Altnets (alternative networks) now run fibre past nearly 1 million premises in the UK and are aiming to pass over 14 million homes and businesses (50% of the UK’s population) by 2025. At that point the altnets expect to have 4.8 million live connections.

That’s according to a new report produced by the Independent Networks Cooperative Association (INCA) and Point Topic which claims the 1 million fibre passes is nearly twice the number of premises currently reached with fibre by BT’s Openreach.

The report also estimates that altnets with Fixed Wireless Access networks can reach up to a further two million premises, mainly in rural areas.

The UK government is happy.  Digital and Culture Minister Magot James says "It's fantastic to see the growth of the new companies building fibre and wireless networks. We're creating the right environment to stimulate industry investment, and I'm delighted by the altnets' ambitious plans to reach millions more homes and businesses over the next few years. We are also supporting these goals through government investment in new fibre networks, 5G projects and by removing business rates for new fibre deployment for 5 years."

According to INCA’s CEO Malcolm Corbett. “The investment and competitive dynamic [the altnets] have introduced mean that we will get ultrafast full fibre networks and high-speed wireless broadband much faster than simply relying on the incumbent. Government support for the sector is tremendously helpful and with continued support altnets can speed up the deployment of new networks and services.”
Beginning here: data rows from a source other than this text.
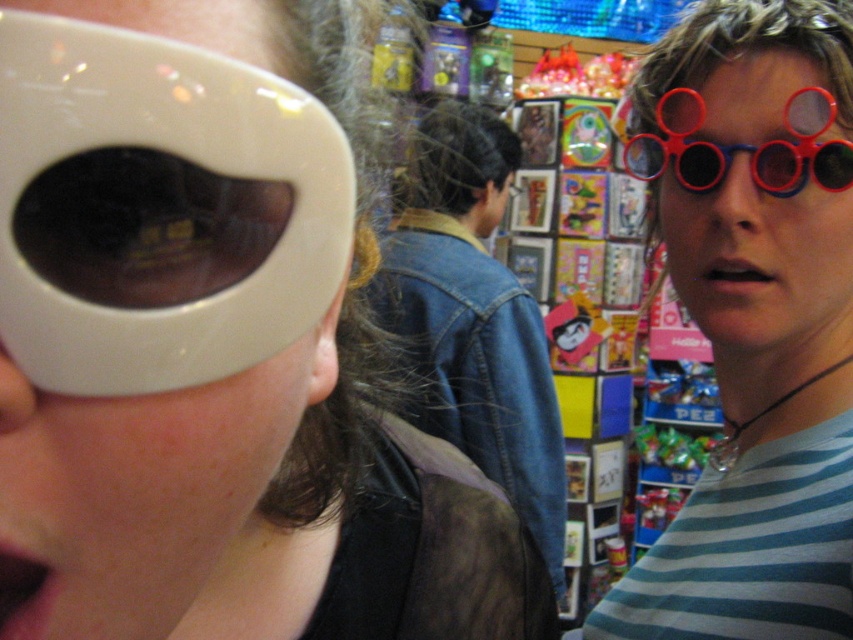 You are standing at the origin point in the store. Which of the two points, point [708,324] or point [502,148], is closer to you?

Point [502,148] is closer to you because it is behind point [708,324].

You are a customer in the store and want to buy the matte plastic glasses at center. The store has a discount for items smaller than the denim jacket at center. Will you get the discount?

The matte plastic glasses at center has a smaller size compared to denim jacket at center, so yes, you will get the discount.

You are a customer in the store looking for sunglasses. You see the matte plastic glasses at right and the matte black sunglasses at center. Which one is located to the right of the other?

The matte plastic glasses at right is positioned on the right side of matte black sunglasses at center. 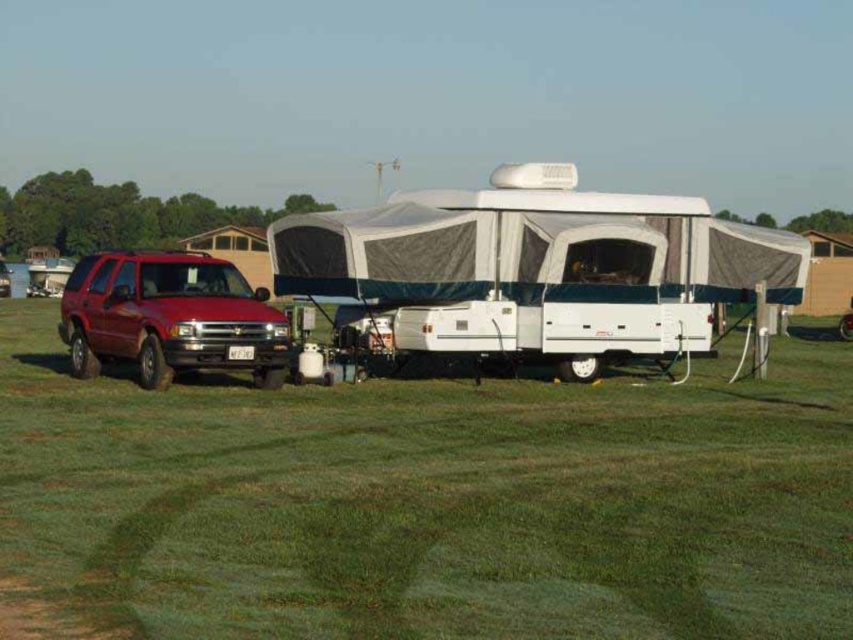 You are standing in the outdoor area and want to take a photo of both the white fabric tent at center and the matte red suv at left. Which object should you position closer to the camera to ensure both are in focus?

You should position the white fabric tent at center closer to the camera since it is closer to the viewer than the matte red suv at left. This way, both objects will be in focus as they will be at similar distances from the camera.

You are planning to set up a tent in the green grassy field at center. The matte red suv at left is parked nearby. Considering the space available, will the tent fit if it requires an area wider than the SUV?

The green grassy field at center has a width larger than the matte red suv at left, so yes, the tent requiring an area wider than the SUV can fit in the green grassy field at center. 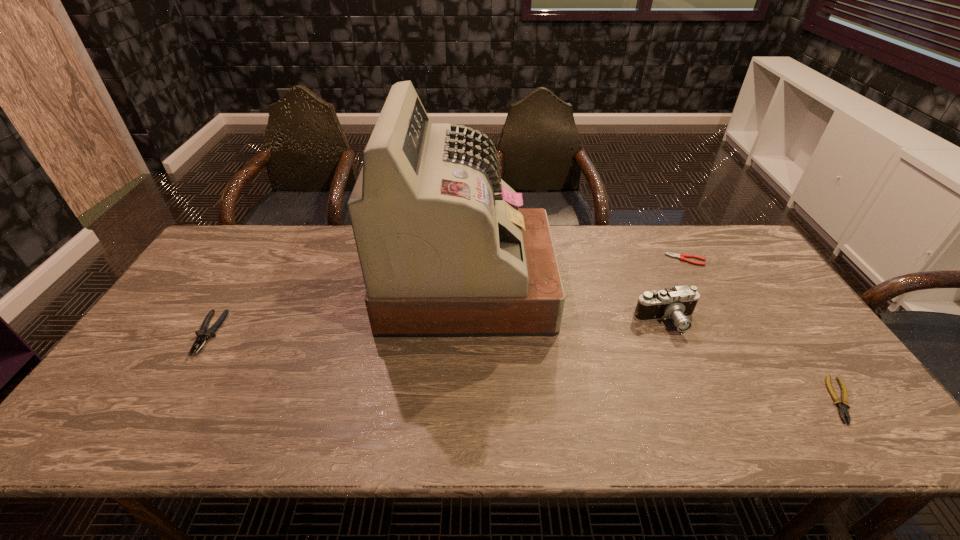 Locate an element on the screen. object that is positioned at the near right corner is located at coordinates (842, 404).

Find the location of a particular element. This screenshot has width=960, height=540. vacant point at the far edge is located at coordinates (325, 262).

In the image, there is a desktop. Where is `vacant space at the near edge`? The width and height of the screenshot is (960, 540). vacant space at the near edge is located at coordinates (559, 433).

At what (x,y) coordinates should I click in order to perform the action: click on blank space at the left edge of the desktop. Please return your answer as a coordinate pair (x, y). The image size is (960, 540). Looking at the image, I should click on (205, 302).

At what (x,y) coordinates should I click in order to perform the action: click on vacant space at the right edge. Please return your answer as a coordinate pair (x, y). The height and width of the screenshot is (540, 960). Looking at the image, I should click on pyautogui.click(x=835, y=381).

The image size is (960, 540). Find the location of `free spot at the far left corner of the desktop`. free spot at the far left corner of the desktop is located at coordinates (227, 262).

At what (x,y) coordinates should I click in order to perform the action: click on vacant region at the far right corner of the desktop. Please return your answer as a coordinate pair (x, y). The image size is (960, 540). Looking at the image, I should click on (730, 230).

Where is `free area in between the cash register and the third object from right to left`? free area in between the cash register and the third object from right to left is located at coordinates (566, 303).

Locate an element on the screen. This screenshot has height=540, width=960. free space between the third shortest object and the nearest object is located at coordinates (524, 367).

Where is `vacant space that's between the nearest pliers and the tallest object`? The image size is (960, 540). vacant space that's between the nearest pliers and the tallest object is located at coordinates (654, 342). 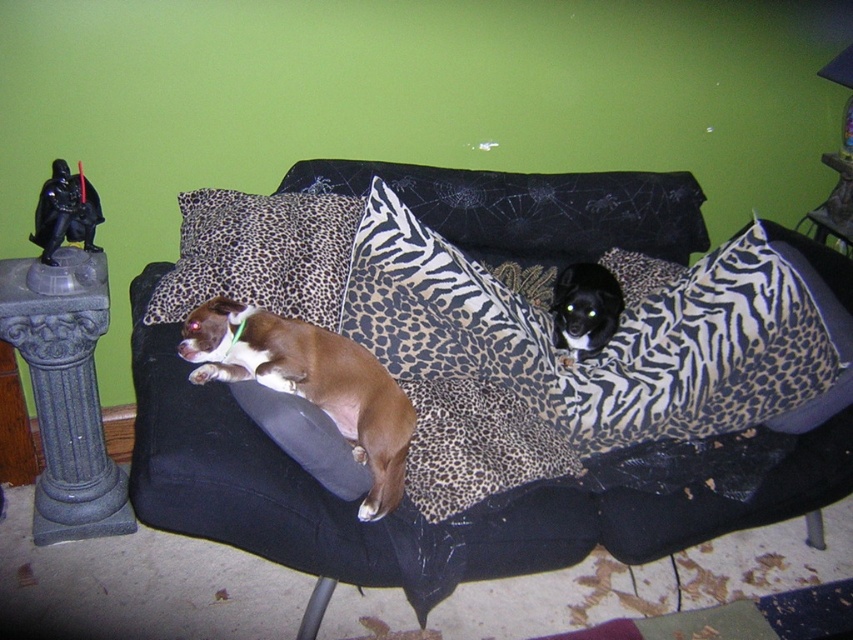 Question: Estimate the real-world distances between objects in this image. Which object is farther from the leopard print fabric pillow at center?

Choices:
 (A) leopard print fabric couch at center
 (B) brown furry dog at center
 (C) black fur dog at center

Answer: (C)

Question: Does leopard print fabric couch at center have a larger size compared to black fur dog at center?

Choices:
 (A) no
 (B) yes

Answer: (B)

Question: Where is leopard print fabric couch at center located in relation to leopard print fabric pillow at center in the image?

Choices:
 (A) right
 (B) left

Answer: (A)

Question: Which of the following is the closest to the observer?

Choices:
 (A) (701, 305)
 (B) (236, 269)
 (C) (263, 336)

Answer: (C)

Question: Which point is closer to the camera taking this photo?

Choices:
 (A) (300, 390)
 (B) (352, 214)

Answer: (A)

Question: Can you confirm if leopard print fabric couch at center is positioned below leopard print fabric pillow at center?

Choices:
 (A) no
 (B) yes

Answer: (B) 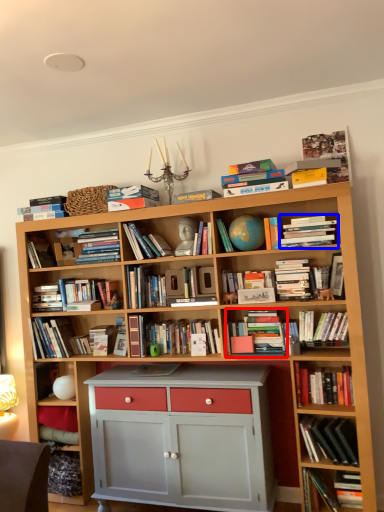 Question: Which of the following is the closest to the observer, book (highlighted by a red box) or book (highlighted by a blue box)?

Choices:
 (A) book
 (B) book

Answer: (B) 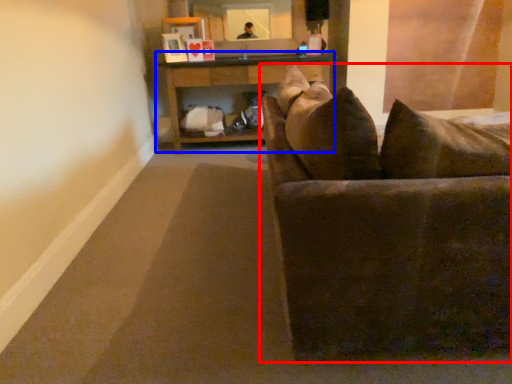 Question: Which of the following is the farthest to the observer, studio couch (highlighted by a red box) or table (highlighted by a blue box)?

Choices:
 (A) studio couch
 (B) table

Answer: (B) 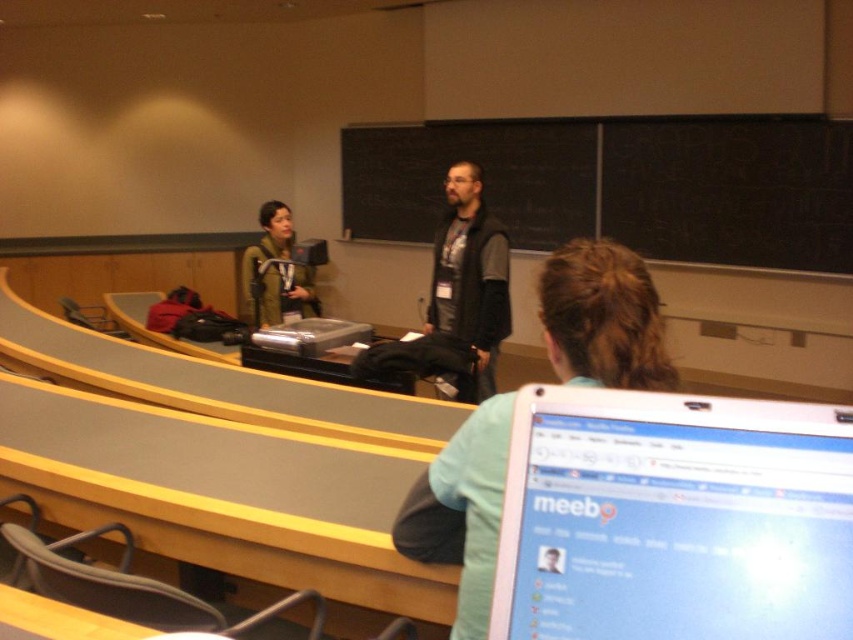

Of course a lot can happen in seven years, so the 2025 projections must be treated with caution. In particular, it’s uncertain how much of the broadband access market, particularly the business market, will be affected by the arrival of 5G. Some of the more bullish 5G enthusiasts expect that the new network services aimed at specific vertical business and industrial sectors, will grab a large market share. Part of the wireless operators’ offerings will involve deploying fixed radio links (radio fibre, it’s sometimes called) and this must have an impact for the fibre builders.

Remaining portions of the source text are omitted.